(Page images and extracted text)
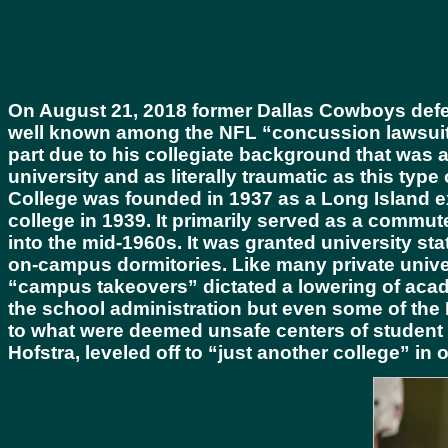
On August 21, 2018 former Dallas Cowboys defen
well known among the NFL “concussion lawsuits.
part due to his collegiate background that was a
university and as literally traumatic as this type
College was founded in 1937 as a Long Island e
college in 1939. It primarily served as a commut
into the mid-1960s. It was granted university 
on-campus dormitories. Like many private univers
“campus takeovers” dictated a lowering of acad
the school administration but even some of the 
to what were deemed unsafe centers of student 
Hofstra, leveled off to “just another college” in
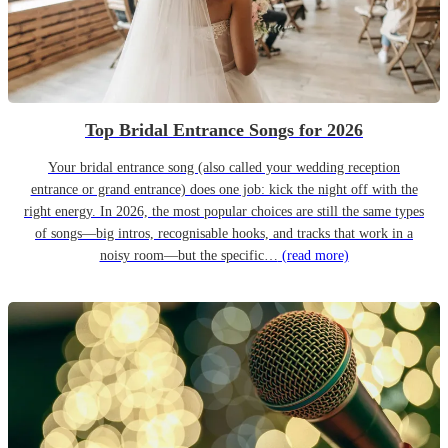
Top Bridal Entrance Songs for 2026
Your bridal entrance song (also called your wedding reception
entrance or grand entrance) does one job: kick the night off with the
right energy. In 2026, the most popular choices are still the same types
of songs—big intros, recognisable hooks, and tracks that work in a
noisy room—but the specific…
(read more)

**EXERCISE**
Above are the records; copy every one of them exactly and omit the images.

**RESPONSE BOX**
On August 21, 2018 former Dallas Cowboys defen
well known among the NFL “concussion lawsuits.
part due to his collegiate background that was a
university and as literally traumatic as this type
College was founded in 1937 as a Long Island e
college in 1939. It primarily served as a commut
into the mid-1960s. It was granted university 
on-campus dormitories. Like many private univers
“campus takeovers” dictated a lowering of acad
the school administration but even some of the 
to what were deemed unsafe centers of student 
Hofstra, leveled off to “just another college” in
Top Bridal Entrance Songs for 2026
Your bridal entrance song (also called your wedding reception
entrance or grand entrance) does one job: kick the night off with the
right energy. In 2026, the most popular choices are still the same types
of songs—big intros, recognisable hooks, and tracks that work in a
noisy room—but the specific…
(read more)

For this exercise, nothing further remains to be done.